Figure 1. shows the use of safety capacitors in an onboard charger, with two devices (CY1 and CY2) acting as Y capacitors in the primary side of the circuit, two more (CY4 and CY5) taking the same role in the secondary, a two more pairs (CY6 and CY7) performing the same function for the battery (CY6 and CY7) and the traction inverter (CY8 and CY9). Capacitors CX1 – 4 perform smoothing functions throughout the powertrain.
EV makers currently use multiple lower-voltage capacitors – often bulky, through-hole mounted film capacitors – to cope with the very high operating voltages of the latest EVs. These devices work but need special handling during manufacture. The use of multiple devices to emulate the characteristics of a single higher-voltage device can also lead to higher equivalent series resistance and equivalent series inductance for the composite device than for a monolithic solution, undermining their ability to suppress electrical noise.
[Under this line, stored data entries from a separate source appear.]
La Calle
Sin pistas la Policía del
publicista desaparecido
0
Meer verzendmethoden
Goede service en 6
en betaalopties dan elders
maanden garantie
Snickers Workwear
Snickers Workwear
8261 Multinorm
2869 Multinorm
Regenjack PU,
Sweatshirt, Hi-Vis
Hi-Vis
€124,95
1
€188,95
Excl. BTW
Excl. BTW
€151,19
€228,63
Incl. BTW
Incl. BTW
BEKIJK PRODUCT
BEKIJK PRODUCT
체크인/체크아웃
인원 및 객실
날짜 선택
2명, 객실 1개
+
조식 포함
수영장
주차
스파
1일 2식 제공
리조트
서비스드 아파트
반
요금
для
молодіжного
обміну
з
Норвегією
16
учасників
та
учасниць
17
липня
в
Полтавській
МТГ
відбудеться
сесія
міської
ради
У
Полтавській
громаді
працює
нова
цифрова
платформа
To address these issues, Murata has developed a range of surface-mountable multilayer ceramic capacitors (MLCCs) with peak DC operating voltages of 1500V and peak AC operating voltages of up to 305Vrms. The EVA capacitors offer a creep distance of 6 and 10mm, making arcing less likely than in other devices with creep distances of just 4mm. Using Murata’s EVA parts also saves PCB area and assembly costs and should improve manufacturing yields.
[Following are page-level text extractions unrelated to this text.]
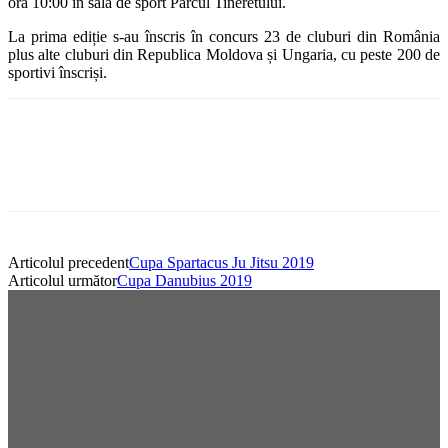
ora 10:00 în sala de sport Parcul Tineretului.
La prima ediție s-au înscris în concurs 23 de cluburi din România
plus alte cluburi din Republica Moldova și Ungaria, cu peste 200 de
sportivi înscriși.
Articolul precedent
Cupa Spartacus Ju Jitsu 2019
Articolul următor
Cupa Danubius 2019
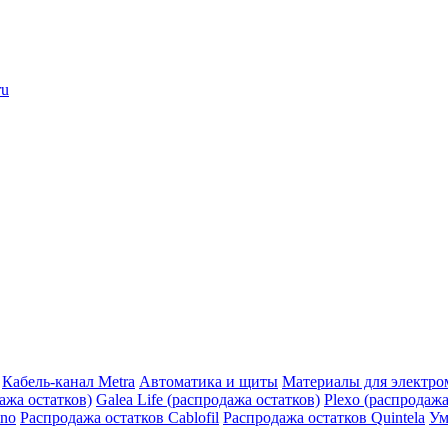
ru
Кабель-канал Metra
Автоматика и щиты
Материалы для электро
дажа остатков)
Galea Life (распродажа остатков)
Plexo (распродажа
ino
Распродажа остатков Cablofil
Распродажа остатков Quintela
Ум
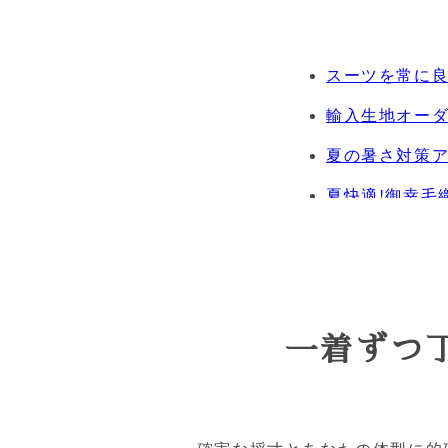
スーツを常に
輸入生地オーダ
夏の暑さ対策
夏快適!御幸毛
7月27日より
ショートパンツ
KIDS SUIT
一着ずつ
成人式オーダー
夏休暇はオシャ
レディースス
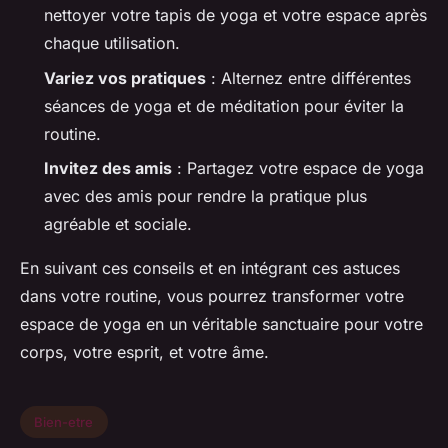
nettoyer votre tapis de yoga et votre espace après
chaque utilisation.
Variez vos pratiques
: Alternez entre différentes
séances de yoga et de méditation pour éviter la
routine.
Invitez des amis
: Partagez votre espace de yoga
avec des amis pour rendre la pratique plus
agréable et sociale.
En suivant ces conseils et en intégrant ces astuces
dans votre routine, vous pourrez transformer votre
espace de yoga en un véritable sanctuaire pour votre
corps, votre esprit, et votre âme.
Bien-etre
The high DC and AC operating voltages of the parts give them the headroom to work in today’s EV drivetrains, and to take a role in an emerging class of vehicles that are using 800V DC and 900V DC battery packs to reduce resistive losses.
Figure 2 shows two different packages of the EVA type, with outside bending type (10mm creepage) and inside bending type (6mm creepage).
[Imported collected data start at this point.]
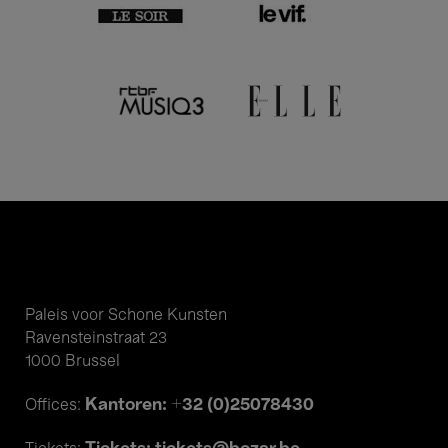
Paleis voor Schone Kunsten
Ravensteinstraat 23
1000 Brussel
Kantoren: +32 (0)25078430
Offices:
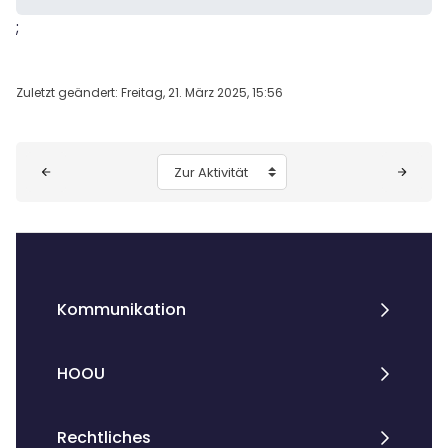
;
Zuletzt geändert: Freitag, 21. März 2025, 15:56
Blöcke
Zur Aktivität
Kommunikation
HOOU
Rechtliches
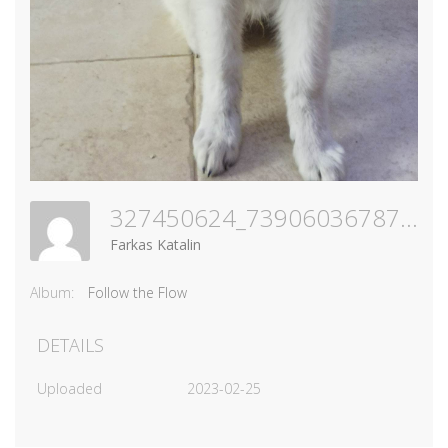
327450624_739060367871854_4208175285853407166_n
Farkas Katalin
Album:
Follow the Flow
DETAILS
Uploaded
2023-02-25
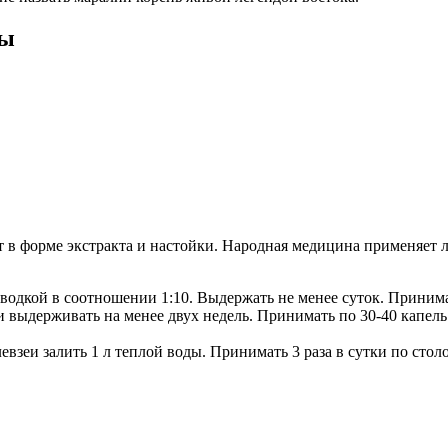
мы
 в форме экстракта и настойки. Народная медицина применяет 
 водкой в соотношении 1:10. Выдержать не менее суток. Принимат
и и выдерживать на менее двух недель. Принимать по 30-40 капел
левзеи залить 1 л теплой воды. Принимать 3 раза в сутки по стол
The EVA devices join Murata’s range of safety capacitors, which includes the DE6 parts offered in a through-hole mounting package and the surface-mountable KCA parts, which have a creepage distance of 4mm. Although the EVA parts are longer to accommodate the increased creepage distance, they retain the mechanical strength of the KCA parts because they have metal terminations and an internal design that focuses on electrical strength.
The result is a range of parts that will withstand cracks within the device due to PCB flexure and will resist solder cracking between the device and the board more effectively than devices without metal terminations (See Figure 3 and Figure 4).
Parts for use in automotive applications must meet the industry’s AEC-Q200 quality standards, conform to the requirements of RoHS legislation, offer operating temperatures of up to 125C, and show they can deal with moisture effectively over the long term. The JEDEC standards body defines Moisture Sensitivity Levels at which a component could be damaged during reflow soldering due to the expansion of moisture trapped within the part.
Parts that need to have the lowest risk of this happening must be baked for a fixed period to dry them out, and then supplied on a tape reel in an aluminium pack with a desiccant. The EVA parts will meet MSL3, which means that they have been tested to show that they will not crack under MSL2 conditions following the JEDEC standard. Murata will also recommend the right temperature and humidity for the parts’ storage.
The rapid development of EVs is completely reshaping how we think about vehicle design. To keep up with the feverish pace of EV development, vehicle makers are having to adapt existing technologies, techniques, and components to their needs, while suppliers rush to produce parts optimised for these new use cases.
Murata is already well advanced with product development for the EV market, as shown by the introduction of the EVA MLCCs. It will be interesting to see how EV designs evolve once the industry moves from using the components it can get to using the components it wants – like the Murata EVA MLCCs.